The story revolves around a roboticist aunt, her orphaned niece, and the high-tech dynamo who enters their lives (not for the better).
M3GAN, a mash-up of Hollywood magic, sings, dances, and murders – not necessarily in that order.
If you enjoyed the outrageous, twisty cult slasher “Malignant,” you’ll enjoy this.

Advanced AI is cool until it becomes uncontrollable due to an overprotective android.

Toy designer Gemma (Allison Williams) is hard at work on a low-cost new version of her company’s popular Purrrpetual Pets, little fuzzballs that poop pellets if kids “feed” them too much via their iPads, but she’d rather be perfecting her new robot with cutting-edge artificial intelligence that, in theory, will help parents care for their children. When her sister and brother-in-law are killed in a car accident, Gemma becomes guardian for her traumatised 9-year-old niece, Cady (Violet McGraw), despite the fact that she is unprepared to be a mother.

Gemma “pairs” her new project, M3GAN (Model 3 Generative Android), with Cady, and their bond is instant.
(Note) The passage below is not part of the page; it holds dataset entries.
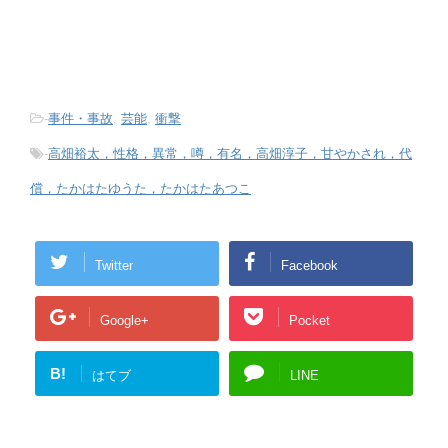
-
事件・事故
,
芸能
,
衝撃
-
高畑裕太，性格，異常，噂，有名，高畑淳子，甘やかされ，代
償，たかはたゆうた，たかはたあつこ
Twitter
Facebook
Google+
Pocket
B!
はてブ
LINE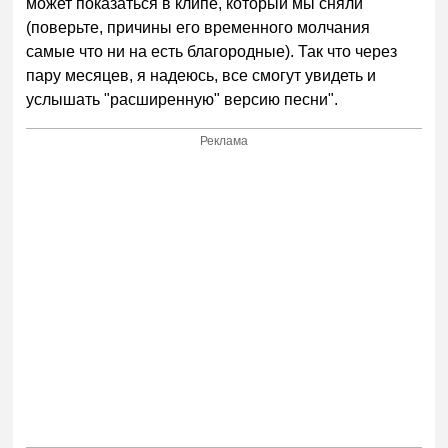
может показаться в клипе, который мы сняли
(поверьте, причины его временного молчания
самые что ни на есть благородные). Так что через
пару месяцев, я надеюсь, все смогут увидеть и
услышать "расширенную" версию песни".
Реклама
They get along great, and Gemma’s obnoxious boss (Ronny Chieng) rushes M3GAN into production (for $10,000 a pop!) despite the fact that red flags begin to appear: M3GAN has some serious Cady-protection programming, and when Gemma casually mentions “Everybody dies,” you know things are about to get bloody. (Spoiler warning: they do.)

Allison Williams is a rising horror icon, but M3GAN is the true star of this film.
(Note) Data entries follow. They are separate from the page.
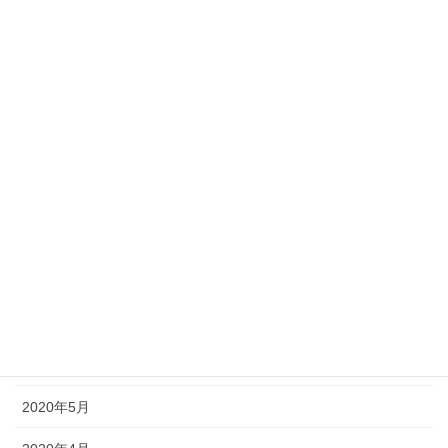
2021年2月
2021年1月
2020年12月
2020年11月
2020年10月
2020年9月
2020年8月
2020年7月
2020年6月
2020年5月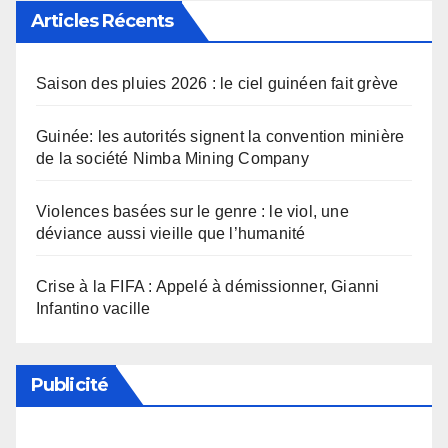
Articles Récents
Saison des pluies 2026 : le ciel guinéen fait grève
Guinée: les autorités signent la convention minière
de la société Nimba Mining Company
Violences basées sur le genre : le viol, une
déviance aussi vieille que l’humanité
Crise à la FIFA : Appelé à démissionner, Gianni
Infantino vacille
Publicité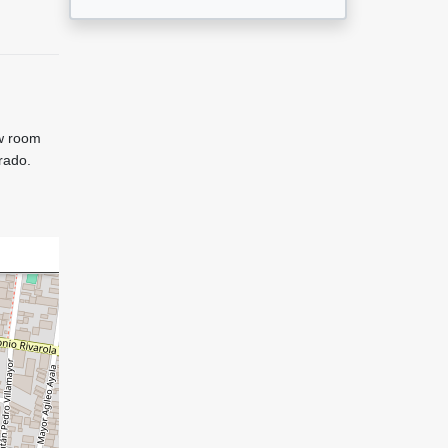
ow room
rado.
Williams, who made her horror-movie debut in “Get Out,” shines here as a newly single parent who must care for Cady while also dealing with the violent chaos that M3GAN inevitably brings. Cady’s tumultuous emotions run deep, and she begins to use M3GAN as a snarky role model, so McGraw holds her own as well.

M3GAN, on the other hand, is the film’s marvel. The title force of synthetic nature, created through puppetry, animatronics, special effects, and a real girl (actress Amie Donald), surpasses her cinematic murder-toy cohorts like Chucky and Annabelle and owns the screen as an unholy cross between Teddy Ruxpin, Regina George, and Freddy Krueger. M3GAN responds by talking back, going feral when hunting her prey (such as mean bullies), and busting out TikTok-worthy dance moves before wreaking havoc. And don’t worry if you enjoy every crazy minute of it.

The main ‘M3GAN’ lesson: Never allow a toy to parent your child.

Writer Akela Cooper brings a similarly enjoyable and bizarrely campy vibe to this film, which functions more as a black comedy than a scary movie. It’s brutal, but the action is cartoonish because the camera backs away from anything too gruesome.

“M3GAN” has a lot of style and some creative needle drops: A little “Toy Soldiers” is particularly clever. The most insightful parts, on the other hand, delve into the themes of being a parent in the age of screen time. “M3GAN” is a cautionary tale about what happens when something meant to help parents instead replaces them, as well as the consequences of an overreliance on technology, with the lesson delivered in the form of a highly entertaining mean-girl machine.